IMO this leaves out some salient details. For example, I'd say ChatGPT is a very, very good junior developer. The kind of junior developer that loves computer science, has been screwing around with miscellaneous algorithms and data structures its whole life, has a near-perfect memory, and is awake 24/7/365, but has never had to architect a data-intensive system, write future-proof code, or write code for other developers. Of course, these last three things are a big deal, but the rest of the list makes for a ridiculously useful teammate.
It also has a very broad knowledge of programming languages and frameworks. It's able to onboard you with ease and answer most of qour questions. The trick is to recognize when it's confidently incorrect and hallucinating API calls.
What do you mean when you say this? Most people use hallucinate to mean "writes things that aren't true". It clearly and demonstrably is able to write at least some code that is valid and write some things that are true.
These models don't have a frame of reference to ground themselves in reality with, so they don't really have a base "truth". Everything is equally valid if it is likely.
A human in a hallucinogenic state could hallucinate a lot of things that are true. The hallucination can feature real characters and places, and could happen to follow the normal rules of physics, but they are not guaranteed to do so. And since the individual has essentially become detached from reality, they have no way of knowing which is which.
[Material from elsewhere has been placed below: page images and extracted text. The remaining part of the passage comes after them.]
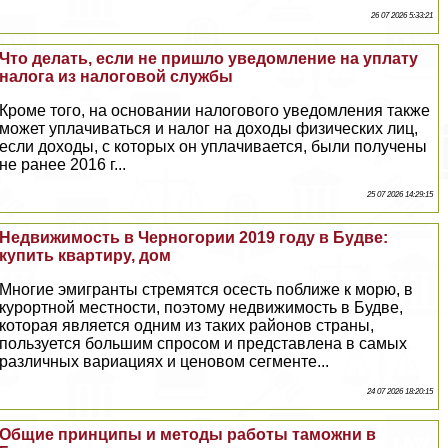
26 07 2026 5:33:21
Что делать, если не пришло уведомление на уплату
налога из налоговой службы
Кроме того, на основании налогового уведомления также
может уплачиваться и налог на доходы физических лиц,
если доходы, с которых он уплачивается, были получены
не ранее 2016 г...
25 07 2026 14:29:15
Недвижимость в Черногории 2019 году в Будве:
купить квартиру, дом
Многие эмигранты стремятся осесть поближе к морю, в
курортной местности, поэтому недвижимость в Будве,
которая является одним из таких районов страны,
пользуется большим спросом и представлена в самых
различных вариациях и ценовом сегменте...
24 07 2026 18:20:15
Общие принципы и методы работы таможни в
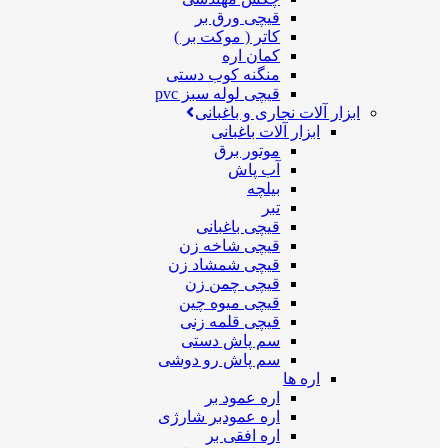
قیچی ورق بر
کاتر ( موکت بر )
کمان اره
منگنه کوب دستی
قیچی لوله سبز pvc
ابزار آلات نجاری و باغبانی
ابزار آلات باغبانی
موتور برق
آب پاش
بیلچه
تبر
قیچی باغبانی
قیچی شاخه زن
قیچی شمشاد زن
قیچی چمن زن
قیچی میوه چین
قیچی قلمه زنی
سم پاش دستی
سم پاش رو دوشی
اره ها
اره عمود بر
اره عمودبر شارژی
اره افقی بر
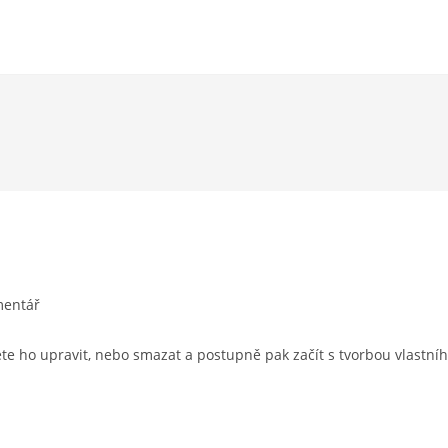
mentář
ete ho upravit, nebo smazat a postupně pak začít s tvorbou vlastní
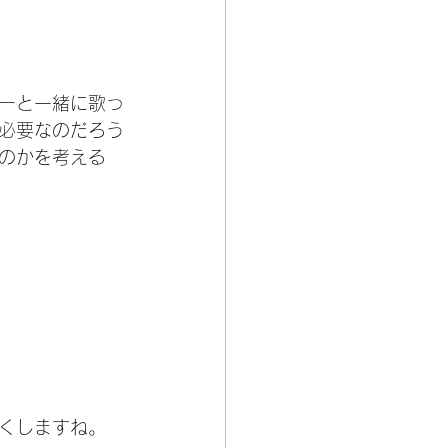
ーと一緒に歌っ
必要なのだろう
のかを考える
くしますね。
It's not a perfect analogy, but it helps with understanding that the model "writing things that aren't true" is not some statistical quirk or bug that can be solved with a bandaid, but rather is fundamental to the models themselves. In fact, it might be more truthful to say that the models are always making things up, but that often the things they are making up happen to be true and/or useful.
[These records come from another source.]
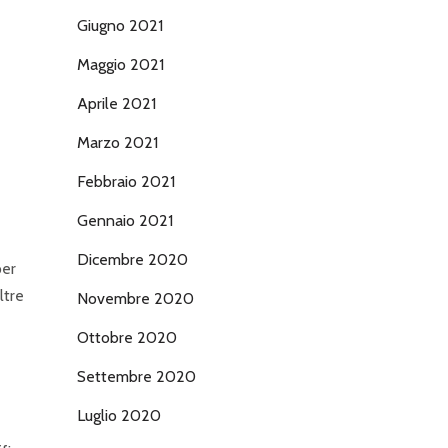
Giugno 2021
Maggio 2021
Aprile 2021
Marzo 2021
Febbraio 2021
Gennaio 2021
Dicembre 2020
per
ltre
Novembre 2020
Ottobre 2020
Settembre 2020
Luglio 2020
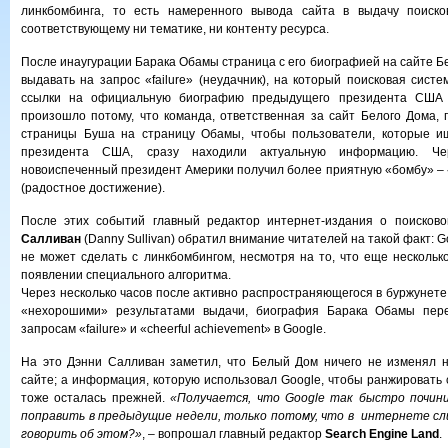
линкбомбинга, то есть намеренного вывода сайта в выдачу поиск
соответствующему ни тематике, ни контенту ресурса.
После инаугурации Барака Обамы страница с его биографией на сайте Б
выдавать на запрос «failure» (неудачник), на который поисковая сист
ссылки на официальную биографию предыдущего президента СШ
произошло потому, что команда, ответственная за сайт Белого Дома, 
страницы Буша на страницу Обамы, чтобы пользователи, которые и
президента США, сразу находили актуальную информацию. Че
новоиспеченный президент Америки получил более приятную «бомбу» –
(радостное достижение).
После этих событий главный редактор интернет-издания о поисков
Салливан
(Danny Sullivan) обратил внимание читателей на такой факт: G
не может сделать с линкбомбингом, несмотря на то, что еще нескольк
появлении специального алгоритма.
Через несколько часов после активно распространяющегося в буржунете
«нехорошими» результатами выдачи, биография Барака Обамы пере
запросам «failure» и «cheerful achievement» в Google.
На это Дэнни Салливан заметил, что Белый Дом ничего не изменял 
сайте; а информация, которую использовал Google, чтобы ранжировать
тоже осталась прежней.
«Получается, что Google так быстро почини
поправить в предыдущие недели, только потому, что в интернете сл
говорить об этом?»
, – вопрошал главный редактор
Search Engine Land
.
Precisely, the model is just regurgitating and pattern matching using a large enough training set where the outputs happen to look factual or logical. Meaning that we're just anthropomorphizing these concepts onto statical models, so it's not much different than Jesus Toast.
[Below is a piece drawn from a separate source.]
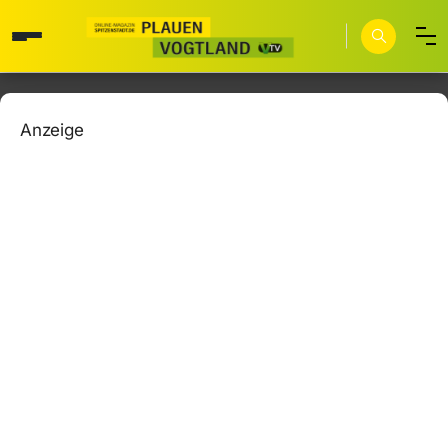
Anzeige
I think this is a great way to think about it. Hallucinations are the default and an LLM app is one that channels hallucinations rather than avoids them.
Yeah, the junior dev analogy misses on the core capabilities. The ability to spit out syntactically correct blocks of code in a second or two is a massive win, even if it requires careful review.
Yup, it's been a help for me. Had a buddy who asked me if I could automate his workflow in wordpress for post submissions he had to deal with. I asked chatgpt with a little prodding to create me a little workflow. I cleaned it up a bit and threw it in AWS lambda for literally 0$. He was super thankful and hooked me up with a bunch of meat (his dad is a butcher) and I spent maybe an hour on it.
The whole thing is a really accurate expansion on the analogy. It even extends further to explain how it tends to forget certain requirements it was just told and tends to hallucinate at times.
Well, besides the prose, ChatGPT generates a perfectly valid looking code mashup of e.g. Qt, wxWidgets and its hallucinations on top of that. Humans don't do that :)
I'm actually not so sure about that statement. For example, knowing if the code will be executed on a raspberry pi, a HPC with 10TB RAM and 512 CPUs, or a home desktop with 128GB RAM and 8 core CPU will greatly affect how the task may be done. Also, if code aesthetics are important with dependencies that allow it, or fewer dependencies are required, or if performance is more important, or if saving disk space is paramount, etc.
All of these considerations (or if the need to run on any of them easily) heavily change the direction of what should be written, even after the language and such have been chosen.
So, yeah - effectively you do need to specify quite a bit to a senior dev, if you want specific properties in the output - so it's obvious that this needs to be specified to a linguistic interface to coding like these LLMs.
I guess it depends on how you'd define "senior" in this context, someone who knows lots of techstack or someone who has an idea. Of course that doesn't directly map to people's skills because most people develop skills in various dimensions at once.